Sister’s bone marrow saves 3-year-old’s life

BY MICHELLE ROSENBERG
Staff Writer

Julia, Brokaw, 3, (center) poses with her two sisters Grace, 6, and Danielle, 8 (l-r). Julia was diagnosed with Leukemia in December and received a bone marrow transplant from her sister, Danielle, in March. MATAWAN — In just three short years, little Julia Brokaw has overcome more hardships than most people do in a lifetime.

Julia was diagnosed with leukemia in December, and underwent a bone marrow transplant in March. She’s been through physical, occupational, and even music therapy. She received massive amounts of radiation and chemotherapy, causing her hair to fall out.

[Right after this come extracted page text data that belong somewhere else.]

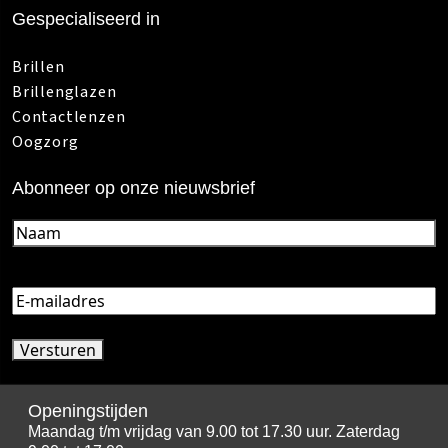
Gespecialiseerd in
Brillen
Brillenglazen
Contactlenzen
Oogzorg
Abonneer op onze nieuwsbrief
Naam
(Vereist)
E-
mailadres
(Vereist)
Openingstijden
Maandag t/m vrijdag van 9.00 tot 17.30 uur. Zaterdag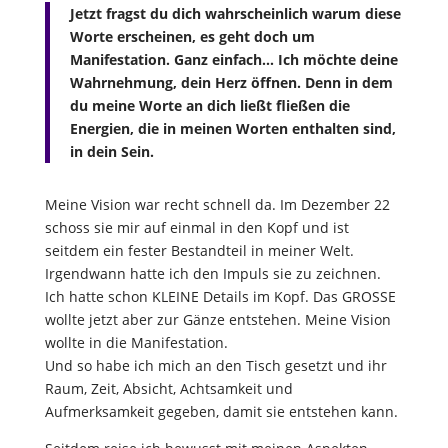
Jetzt fragst du dich wahrscheinlich warum diese
Worte erscheinen, es geht doch um
Manifestation. Ganz einfach… Ich möchte deine
Wahrnehmung, dein Herz öffnen. Denn in dem
du meine Worte an dich ließt fließen die
Energien, die in meinen Worten enthalten sind,
in dein Sein.
Meine Vision war recht schnell da. Im Dezember 22
schoss sie mir auf einmal in den Kopf und ist
seitdem ein fester Bestandteil in meiner Welt.
Irgendwann hatte ich den Impuls sie zu zeichnen.
Ich hatte schon KLEINE Details im Kopf. Das GROSSE
wollte jetzt aber zur Gänze entstehen. Meine Vision
wollte in die Manifestation.
Und so habe ich mich an den Tisch gesetzt und ihr
Raum, Zeit, Absicht, Achtsamkeit und
Aufmerksamkeit gegeben, damit sie entstehen kann.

“Julia’s had her maximum dose of radiation for a lifetime, she needs to stay out of the sun forever,” Susan Brokaw, Julia’s mother, said.

Julia’s most recent battle with leukemia wasn’t her first. She has been fighting sickness almost her entire life.

It all started when she was 1 year old and was diagnosed with germ cell territoma. She was forced to undergo five months of chemotherapy in three different stages. The chemo was able to destroy the sickness, but unfortunately, Julia fell victim to the 4 percent chance of developing leukemia as a side effect.

Julia spent one year cancer-free before she was diagnosed with leukemia this past December.

The Brokaws were devastated when they were told that their only option was a bone marrow transplant.

“I think I spent an entire month convincing myself that we didn’t need to [get a transplant] and that there was some other way,” Susan Brokaw said.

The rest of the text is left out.